Saat mencairkan dana simpan pinjam, nominal pencairan dibuat lebih besar. Kelebihan uang yang dicairkan tersebut dibuat seolaholah diajukan dan digunakan kelompok peminjam. Suhartatik juga membuat kelompok fiktif sebagai pihak dan mengajukan proposal peminjaman. Sekaligus menerima pinjaman. ’’Jumlah kelompok fiktif mencapai 63,’’ lanjut Arief.
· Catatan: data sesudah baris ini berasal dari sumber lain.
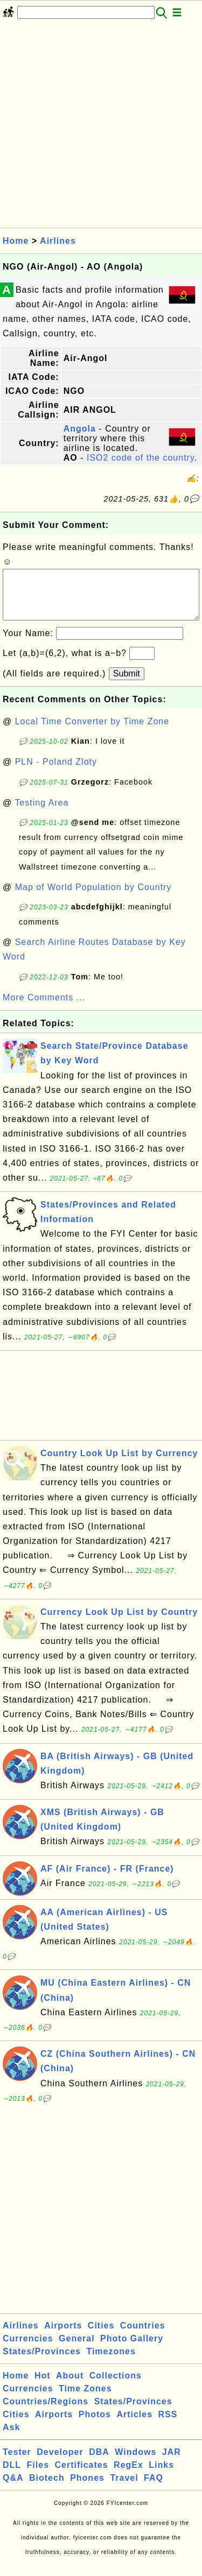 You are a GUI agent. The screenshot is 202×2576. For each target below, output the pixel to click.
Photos (95, 2425)
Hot (42, 2386)
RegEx (128, 2475)
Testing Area (41, 813)
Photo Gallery (131, 2349)
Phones (87, 2488)
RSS (168, 2425)
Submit (126, 684)
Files (38, 2475)
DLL (12, 2475)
Dalam sistem simpan pinjam dana PNPM, peminjaman tidak dapat dilakukan secara individu. Tapi, harus diajukan secara berkelompok untuk membantu masyarakat tidak mampu. Tujuannya, mereka dapat membuat usaha secara berkelompok untuk meningkatkan taraf hidup dan ekonomi.
Dari hasil pemeriksaan, ternyata dana yang dimanipulasi itu digunakan untuk kepentingan pribadi perempuan yang tinggal di Semambung tersebut. Ada yang dipakai untuk membeli barang. Sebagian lagi digunakan untuk membayar utang. Hingga akhirnya, dana simpan pinjam tidak dapat lagi berputar atau dipinjamkan kepada kelompok lain. Pengembalian dana macet.
Dari kemacetan itulah, muncul kecurigaan bahwa pengelolaan dana tidak benar. Karena itu, ada pihak yang melaporkan ke pihak kejaksaan. Penyelidikan pun dilakukan sejak 2020. Kasus naik ke tahap penyidikan pada Juni 2021.
Dalam proses tersebut, banyak pihak yang dimintai keterangan.